Transcribed page contents
══════════

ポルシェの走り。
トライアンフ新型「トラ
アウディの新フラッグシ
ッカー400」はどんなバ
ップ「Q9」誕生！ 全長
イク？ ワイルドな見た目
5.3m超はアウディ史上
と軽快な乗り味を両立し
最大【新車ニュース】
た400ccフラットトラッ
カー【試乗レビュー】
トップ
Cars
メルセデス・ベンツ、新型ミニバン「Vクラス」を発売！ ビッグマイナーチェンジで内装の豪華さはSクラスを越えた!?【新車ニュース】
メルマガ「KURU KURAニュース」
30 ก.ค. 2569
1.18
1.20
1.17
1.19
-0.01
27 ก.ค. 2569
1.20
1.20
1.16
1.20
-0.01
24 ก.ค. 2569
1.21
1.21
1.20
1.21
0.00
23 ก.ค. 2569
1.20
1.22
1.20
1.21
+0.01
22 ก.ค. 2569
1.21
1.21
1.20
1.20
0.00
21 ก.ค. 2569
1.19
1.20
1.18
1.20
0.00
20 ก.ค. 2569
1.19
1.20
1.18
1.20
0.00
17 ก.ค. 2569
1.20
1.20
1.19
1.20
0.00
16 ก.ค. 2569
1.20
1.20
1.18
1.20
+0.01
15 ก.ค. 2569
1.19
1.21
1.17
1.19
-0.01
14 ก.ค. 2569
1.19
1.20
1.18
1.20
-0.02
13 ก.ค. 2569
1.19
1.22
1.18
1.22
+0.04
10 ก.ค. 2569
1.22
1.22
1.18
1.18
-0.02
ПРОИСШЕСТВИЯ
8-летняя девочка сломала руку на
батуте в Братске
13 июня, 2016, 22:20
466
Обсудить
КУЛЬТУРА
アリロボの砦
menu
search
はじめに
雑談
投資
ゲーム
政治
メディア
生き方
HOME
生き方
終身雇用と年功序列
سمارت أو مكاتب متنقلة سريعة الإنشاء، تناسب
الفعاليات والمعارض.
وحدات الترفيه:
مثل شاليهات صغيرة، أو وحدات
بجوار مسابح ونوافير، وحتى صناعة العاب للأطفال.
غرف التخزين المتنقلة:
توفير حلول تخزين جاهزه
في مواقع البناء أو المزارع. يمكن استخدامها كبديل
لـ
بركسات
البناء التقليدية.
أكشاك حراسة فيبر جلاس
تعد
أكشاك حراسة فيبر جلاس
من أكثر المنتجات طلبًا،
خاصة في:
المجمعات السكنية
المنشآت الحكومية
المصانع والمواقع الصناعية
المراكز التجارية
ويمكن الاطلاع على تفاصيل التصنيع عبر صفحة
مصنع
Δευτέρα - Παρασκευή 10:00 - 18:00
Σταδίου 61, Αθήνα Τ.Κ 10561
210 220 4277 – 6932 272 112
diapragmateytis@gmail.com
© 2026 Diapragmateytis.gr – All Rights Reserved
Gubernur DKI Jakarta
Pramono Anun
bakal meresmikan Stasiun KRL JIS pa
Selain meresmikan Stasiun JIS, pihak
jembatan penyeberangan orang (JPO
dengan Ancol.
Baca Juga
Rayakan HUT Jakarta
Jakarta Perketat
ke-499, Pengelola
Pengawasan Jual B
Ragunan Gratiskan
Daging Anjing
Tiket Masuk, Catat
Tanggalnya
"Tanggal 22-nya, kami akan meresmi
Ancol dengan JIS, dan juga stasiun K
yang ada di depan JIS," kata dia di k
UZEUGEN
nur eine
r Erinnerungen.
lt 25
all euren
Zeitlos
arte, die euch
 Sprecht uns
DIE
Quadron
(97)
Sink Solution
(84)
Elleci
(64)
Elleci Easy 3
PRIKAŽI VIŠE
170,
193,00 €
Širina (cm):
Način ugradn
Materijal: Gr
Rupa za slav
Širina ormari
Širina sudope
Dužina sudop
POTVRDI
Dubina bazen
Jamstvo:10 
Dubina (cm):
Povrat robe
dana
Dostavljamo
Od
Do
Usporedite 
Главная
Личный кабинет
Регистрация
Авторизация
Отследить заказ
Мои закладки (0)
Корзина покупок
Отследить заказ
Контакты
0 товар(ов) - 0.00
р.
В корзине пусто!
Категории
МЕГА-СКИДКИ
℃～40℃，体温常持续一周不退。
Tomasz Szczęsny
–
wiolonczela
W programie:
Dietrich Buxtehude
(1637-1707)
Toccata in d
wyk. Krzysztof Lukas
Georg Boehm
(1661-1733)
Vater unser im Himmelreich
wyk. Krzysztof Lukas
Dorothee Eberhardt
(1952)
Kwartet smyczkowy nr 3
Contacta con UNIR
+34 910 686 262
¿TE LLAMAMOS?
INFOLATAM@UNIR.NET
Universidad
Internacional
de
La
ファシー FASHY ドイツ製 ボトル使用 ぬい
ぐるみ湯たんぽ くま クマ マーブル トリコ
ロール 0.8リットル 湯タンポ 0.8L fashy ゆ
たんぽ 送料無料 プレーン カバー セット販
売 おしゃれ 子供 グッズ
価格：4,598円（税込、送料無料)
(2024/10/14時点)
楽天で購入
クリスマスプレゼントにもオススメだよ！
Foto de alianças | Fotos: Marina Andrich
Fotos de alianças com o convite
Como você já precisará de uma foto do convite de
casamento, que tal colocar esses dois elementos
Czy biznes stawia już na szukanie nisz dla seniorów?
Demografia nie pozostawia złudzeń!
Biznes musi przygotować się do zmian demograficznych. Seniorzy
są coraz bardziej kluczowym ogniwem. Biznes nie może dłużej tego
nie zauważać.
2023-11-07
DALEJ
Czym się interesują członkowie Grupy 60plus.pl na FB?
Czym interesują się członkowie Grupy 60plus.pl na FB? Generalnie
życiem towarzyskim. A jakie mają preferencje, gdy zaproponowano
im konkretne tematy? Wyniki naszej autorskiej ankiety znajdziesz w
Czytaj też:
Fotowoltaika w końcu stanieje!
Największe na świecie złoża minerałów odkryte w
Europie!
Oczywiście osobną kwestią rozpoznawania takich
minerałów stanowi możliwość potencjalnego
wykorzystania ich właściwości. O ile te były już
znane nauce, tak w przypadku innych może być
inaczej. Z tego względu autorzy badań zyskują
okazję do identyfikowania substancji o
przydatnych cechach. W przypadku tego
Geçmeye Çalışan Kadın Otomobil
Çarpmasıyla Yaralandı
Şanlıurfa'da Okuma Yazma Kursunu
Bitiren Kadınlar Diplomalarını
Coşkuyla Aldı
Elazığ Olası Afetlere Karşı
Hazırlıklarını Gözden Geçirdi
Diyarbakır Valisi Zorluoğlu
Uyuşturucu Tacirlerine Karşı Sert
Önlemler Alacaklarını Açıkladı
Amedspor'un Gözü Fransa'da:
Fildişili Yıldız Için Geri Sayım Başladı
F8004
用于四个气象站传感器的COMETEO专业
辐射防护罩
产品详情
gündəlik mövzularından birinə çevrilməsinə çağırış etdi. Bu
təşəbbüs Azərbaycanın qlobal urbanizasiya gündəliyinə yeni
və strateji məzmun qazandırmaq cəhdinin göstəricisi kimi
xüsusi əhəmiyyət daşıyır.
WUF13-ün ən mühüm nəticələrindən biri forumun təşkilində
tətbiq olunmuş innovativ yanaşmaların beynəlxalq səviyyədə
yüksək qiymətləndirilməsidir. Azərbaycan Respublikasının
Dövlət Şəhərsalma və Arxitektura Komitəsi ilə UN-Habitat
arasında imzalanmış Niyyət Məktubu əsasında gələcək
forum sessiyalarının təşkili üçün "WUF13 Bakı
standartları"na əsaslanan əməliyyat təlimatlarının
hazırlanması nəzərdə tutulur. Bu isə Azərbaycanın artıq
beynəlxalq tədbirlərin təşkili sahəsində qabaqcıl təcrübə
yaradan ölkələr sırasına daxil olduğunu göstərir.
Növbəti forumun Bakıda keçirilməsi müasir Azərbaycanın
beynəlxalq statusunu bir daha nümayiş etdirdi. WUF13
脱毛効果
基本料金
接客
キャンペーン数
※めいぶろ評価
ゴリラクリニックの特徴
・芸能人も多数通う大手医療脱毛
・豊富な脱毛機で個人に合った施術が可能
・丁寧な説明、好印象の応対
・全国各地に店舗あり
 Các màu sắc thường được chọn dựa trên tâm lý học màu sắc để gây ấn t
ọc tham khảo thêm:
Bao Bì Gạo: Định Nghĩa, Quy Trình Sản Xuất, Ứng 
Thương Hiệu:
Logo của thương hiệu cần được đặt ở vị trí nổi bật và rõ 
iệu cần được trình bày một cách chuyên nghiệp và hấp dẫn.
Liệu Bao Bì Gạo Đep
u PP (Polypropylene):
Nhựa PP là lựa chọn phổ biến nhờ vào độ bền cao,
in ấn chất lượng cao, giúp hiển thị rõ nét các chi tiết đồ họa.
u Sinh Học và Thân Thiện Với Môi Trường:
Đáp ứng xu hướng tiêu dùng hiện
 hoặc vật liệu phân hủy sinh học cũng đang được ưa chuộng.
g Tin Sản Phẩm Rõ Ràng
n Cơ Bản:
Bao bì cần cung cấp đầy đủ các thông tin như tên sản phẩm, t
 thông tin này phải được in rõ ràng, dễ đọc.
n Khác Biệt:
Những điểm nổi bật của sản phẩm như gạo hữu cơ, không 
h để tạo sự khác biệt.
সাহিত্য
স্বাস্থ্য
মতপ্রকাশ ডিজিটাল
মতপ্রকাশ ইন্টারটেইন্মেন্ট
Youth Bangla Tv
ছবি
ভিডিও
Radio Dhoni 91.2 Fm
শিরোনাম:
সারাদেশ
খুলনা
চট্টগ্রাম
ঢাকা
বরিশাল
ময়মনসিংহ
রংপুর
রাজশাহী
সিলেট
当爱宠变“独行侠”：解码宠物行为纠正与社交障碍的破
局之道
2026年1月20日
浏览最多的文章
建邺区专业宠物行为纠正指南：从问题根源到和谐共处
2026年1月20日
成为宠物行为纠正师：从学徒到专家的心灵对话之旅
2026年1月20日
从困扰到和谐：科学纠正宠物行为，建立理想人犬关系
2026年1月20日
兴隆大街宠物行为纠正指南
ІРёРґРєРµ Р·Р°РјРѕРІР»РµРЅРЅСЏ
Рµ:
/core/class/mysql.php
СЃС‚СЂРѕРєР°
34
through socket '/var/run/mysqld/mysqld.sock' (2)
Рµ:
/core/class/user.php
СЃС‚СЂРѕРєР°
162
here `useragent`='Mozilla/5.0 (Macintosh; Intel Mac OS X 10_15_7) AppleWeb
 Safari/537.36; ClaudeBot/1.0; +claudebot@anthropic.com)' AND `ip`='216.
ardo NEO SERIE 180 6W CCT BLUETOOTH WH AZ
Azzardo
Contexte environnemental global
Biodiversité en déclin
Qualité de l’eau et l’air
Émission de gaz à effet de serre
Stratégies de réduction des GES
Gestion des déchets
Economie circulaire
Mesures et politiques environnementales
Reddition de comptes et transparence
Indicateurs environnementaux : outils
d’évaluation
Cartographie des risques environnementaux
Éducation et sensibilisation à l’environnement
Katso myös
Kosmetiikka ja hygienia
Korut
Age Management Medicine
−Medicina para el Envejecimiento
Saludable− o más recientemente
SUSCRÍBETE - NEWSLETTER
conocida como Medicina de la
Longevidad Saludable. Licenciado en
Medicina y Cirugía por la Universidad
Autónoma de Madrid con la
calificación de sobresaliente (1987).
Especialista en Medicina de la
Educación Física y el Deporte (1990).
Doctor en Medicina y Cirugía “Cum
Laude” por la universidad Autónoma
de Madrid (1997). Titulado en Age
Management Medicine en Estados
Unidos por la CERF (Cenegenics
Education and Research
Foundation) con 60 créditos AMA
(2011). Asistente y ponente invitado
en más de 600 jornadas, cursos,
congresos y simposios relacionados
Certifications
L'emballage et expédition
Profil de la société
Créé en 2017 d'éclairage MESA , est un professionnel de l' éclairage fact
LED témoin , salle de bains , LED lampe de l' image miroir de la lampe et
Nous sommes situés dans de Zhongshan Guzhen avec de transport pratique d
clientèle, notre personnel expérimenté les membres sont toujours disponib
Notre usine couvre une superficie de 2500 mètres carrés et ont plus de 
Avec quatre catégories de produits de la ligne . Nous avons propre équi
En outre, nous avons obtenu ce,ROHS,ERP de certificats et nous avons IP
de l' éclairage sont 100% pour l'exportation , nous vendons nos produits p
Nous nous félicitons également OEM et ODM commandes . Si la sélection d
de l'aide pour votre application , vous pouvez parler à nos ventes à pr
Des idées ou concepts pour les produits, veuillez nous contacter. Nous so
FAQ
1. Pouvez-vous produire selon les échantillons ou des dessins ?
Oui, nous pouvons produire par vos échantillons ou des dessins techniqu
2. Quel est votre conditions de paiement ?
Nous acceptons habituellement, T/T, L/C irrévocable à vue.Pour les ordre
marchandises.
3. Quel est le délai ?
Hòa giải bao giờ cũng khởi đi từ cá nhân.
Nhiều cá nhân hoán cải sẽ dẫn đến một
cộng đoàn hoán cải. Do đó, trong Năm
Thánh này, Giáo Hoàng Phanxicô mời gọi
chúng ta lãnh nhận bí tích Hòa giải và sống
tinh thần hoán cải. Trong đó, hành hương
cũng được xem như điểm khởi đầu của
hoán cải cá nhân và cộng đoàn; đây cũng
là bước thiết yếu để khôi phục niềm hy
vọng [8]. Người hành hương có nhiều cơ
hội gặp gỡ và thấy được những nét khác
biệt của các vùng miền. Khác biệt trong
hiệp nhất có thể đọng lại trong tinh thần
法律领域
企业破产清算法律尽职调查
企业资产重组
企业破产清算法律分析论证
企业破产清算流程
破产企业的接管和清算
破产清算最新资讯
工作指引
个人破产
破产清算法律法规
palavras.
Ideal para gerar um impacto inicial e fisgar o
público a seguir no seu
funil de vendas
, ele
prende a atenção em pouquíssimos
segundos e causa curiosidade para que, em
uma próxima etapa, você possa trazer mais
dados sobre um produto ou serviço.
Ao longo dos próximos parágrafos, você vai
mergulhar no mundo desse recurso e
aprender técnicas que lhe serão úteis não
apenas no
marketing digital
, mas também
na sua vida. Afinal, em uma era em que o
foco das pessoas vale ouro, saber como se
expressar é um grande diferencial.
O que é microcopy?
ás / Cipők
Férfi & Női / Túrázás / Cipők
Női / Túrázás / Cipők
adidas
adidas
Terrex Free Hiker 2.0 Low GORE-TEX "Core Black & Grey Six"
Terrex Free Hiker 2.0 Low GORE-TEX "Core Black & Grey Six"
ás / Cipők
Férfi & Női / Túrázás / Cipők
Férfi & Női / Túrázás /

══════════

Aim of the exercise = Search the records above for the string "przypadku". Copy every line that contains it.

Exercise answer =
znane nauce, tak w przypadku innych może być
przydatnych cechach. W przypadku tego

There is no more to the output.